START Dataset

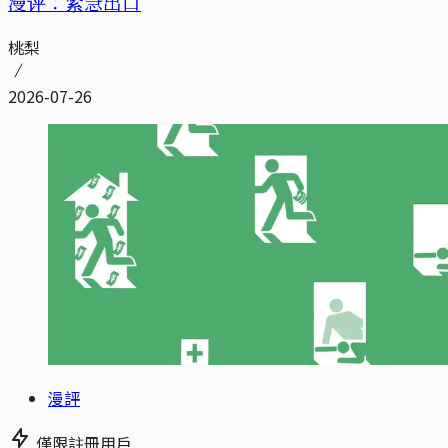
漫评：紧急出口
桃梨
2026-07-26
漫評
僅限註冊用戶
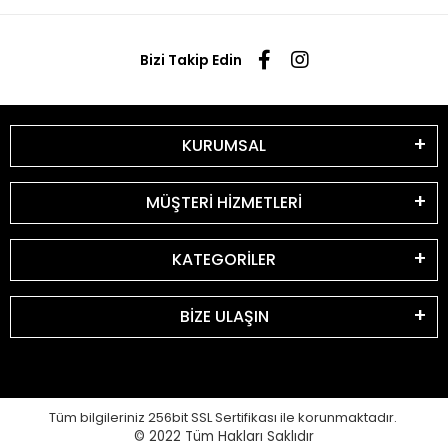
Bizi Takip Edin
KURUMSAL
MÜŞTERİ HİZMETLERİ
KATEGORİLER
BİZE ULAŞIN
Tüm bilgileriniz 256bit SSL Sertifikası ile korunmaktadır.
© 2022
Tüm Hakları Saklıdır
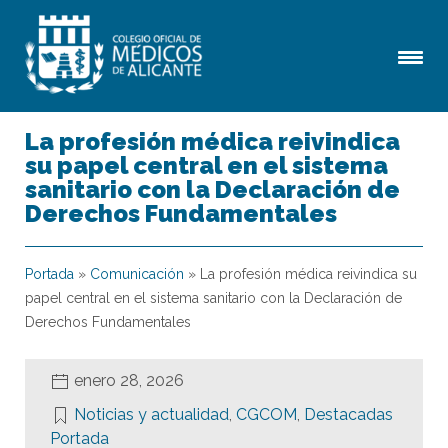
La profesión médica reivindica
su papel central en el sistema
sanitario con la Declaración de
Derechos Fundamentales
Portada
»
Comunicación
»
La profesión médica reivindica su
papel central en el sistema sanitario con la Declaración de
Derechos Fundamentales
enero 28, 2026
Noticias y actualidad
,
CGCOM
,
Destacadas
Portada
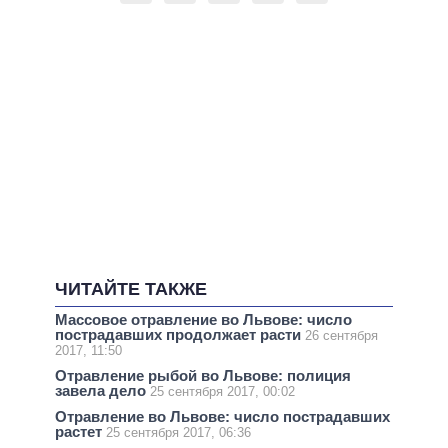
ЧИТАЙТЕ ТАКЖЕ
Массовое отравление во Львове: число
пострадавших продолжает расти
26 сентября
2017, 11:50
Отравление рыбой во Львове: полиция
завела дело
25 сентября 2017, 00:02
Отравление во Львове: число пострадавших
растет
25 сентября 2017, 06:36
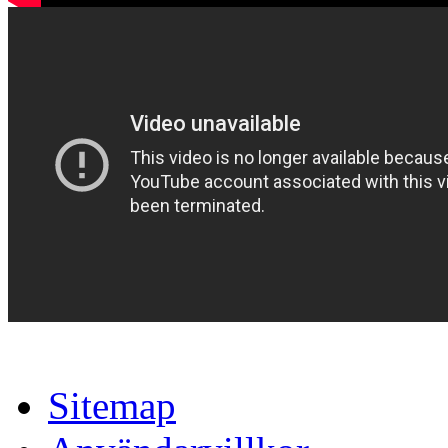
Sitemap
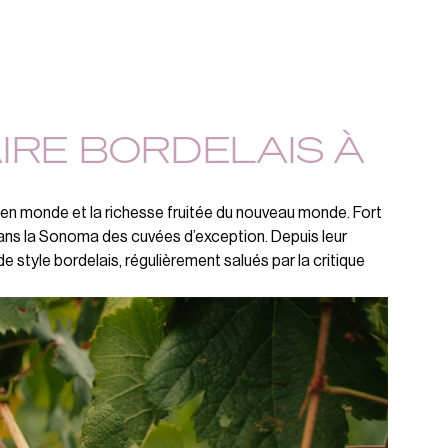
AIRE BORDELAIS À
ancien monde et la richesse fruitée du nouveau monde. Fort
 dans la Sonoma des cuvées d’exception. Depuis leur
 de style bordelais, régulièrement salués par la critique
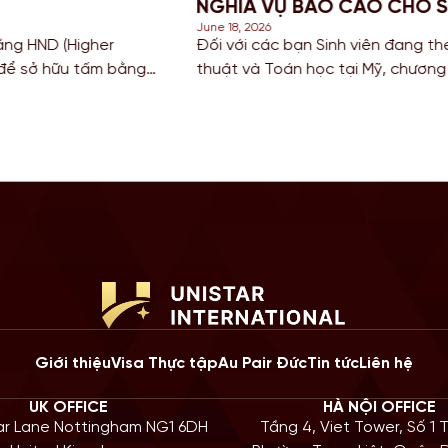
VỤ BÁO CÁO CHO SINH VIÊN MỸ
6
ác bạn Sinh viên đang theo đuổi khối ngành Khoa học, Công 
Toán học tại Mỹ, chương trình gia hạn STEM OPT không chỉ là
ũy kinh nghiệm mà còn là “bước đệm” quan trọng cho lộ trình Đ
 năm 2026, Chính […]
Giới thiệu
Visa Thực tập
Au Pair Đức
Tin tức
Liên hệ
UK OFFICE
HÀ NỘI OFFICE
iar Lane Nottingham NG1 6DH
Tầng 4, Viet Tower, Số 1 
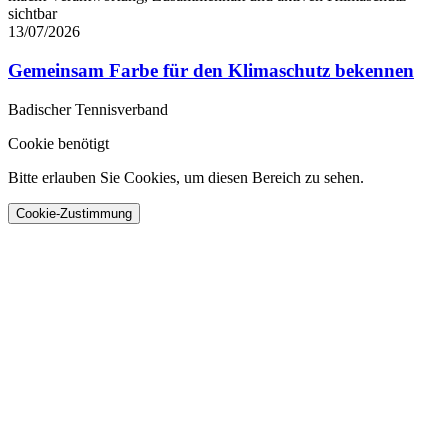
sichtbar
13/07/2026
Gemeinsam Farbe für den Klimaschutz bekennen
Badischer Tennisverband
Cookie benötigt
Bitte erlauben Sie Cookies, um diesen Bereich zu sehen.
Cookie-Zustimmung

END Dataset

▶ Your instructions
Skip the images and set down the rest of the data unchanged.

▶ Exercise response
漫评：紧急出口
桃梨
2026-07-26
漫評
僅限註冊用戶
Bizi Takip Edin
KURUMSAL
MÜŞTERİ HİZMETLERİ
KATEGORİLER
BİZE ULAŞIN
Tüm bilgileriniz 256bit SSL Sertifikası ile korunmaktadır.
© 2022
Tüm Hakları Saklıdır
La profesión médica reivindica
su papel central en el sistema
sanitario con la Declaración de
Derechos Fundamentales
Portada
»
Comunicación
»
La profesión médica reivindica su
papel central en el sistema sanitario con la Declaración de
Derechos Fundamentales
enero 28, 2026
Noticias y actualidad
,
CGCOM
,
Destacadas
Portada
ЧИТАЙТЕ ТАКЖЕ
Массовое отравление во Львове: число
пострадавших продолжает расти
26 сентября
2017, 11:50
Отравление рыбой во Львове: полиция
завела дело
25 сентября 2017, 00:02
Отравление во Львове: число пострадавших
растет
25 сентября 2017, 06:36
Sitemap
AIRE BORDELAIS À
ancien monde et la richesse fruitée du nouveau monde. Fort
 dans la Sonoma des cuvées d’exception. Depuis leur
 de style bordelais, régulièrement salués par la critique
VỤ BÁO CÁO CHO SINH VIÊN MỸ
6
ác bạn Sinh viên đang theo đuổi khối ngành Khoa học, Công 
Toán học tại Mỹ, chương trình gia hạn STEM OPT không chỉ là
ũy kinh nghiệm mà còn là “bước đệm” quan trọng cho lộ trình Đ
 năm 2026, Chính […]
Giới thiệu
Visa Thực tập
Au Pair Đức
Tin tức
Liên hệ
UK OFFICE
HÀ NỘI OFFICE
iar Lane Nottingham NG1 6DH
Tầng 4, Viet Tower, Số 1 
sichtbar
13/07/2026
Gemeinsam Farbe für den Klimaschutz bekennen
Badischer Tennisverband
Cookie benötigt
Bitte erlauben Sie Cookies, um diesen Bereich zu sehen.
Cookie-Zustimmung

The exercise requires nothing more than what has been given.